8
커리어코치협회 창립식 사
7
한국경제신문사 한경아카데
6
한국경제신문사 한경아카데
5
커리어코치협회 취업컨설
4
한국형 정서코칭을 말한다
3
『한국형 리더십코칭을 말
* * * * *
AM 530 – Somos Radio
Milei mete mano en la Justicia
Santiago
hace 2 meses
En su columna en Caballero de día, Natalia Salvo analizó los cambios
* * * * *
» **TASK BRIEF**
Everything in the material above from the line that has "hace 2 meses" through the line that has "En su columna" must be duplicated exactly, with no other lines given.

» **ANSWER TO THIS PROBLEM**
hace 2 meses
En su columna en Caballero de día, Natalia Salvo analizó los cambios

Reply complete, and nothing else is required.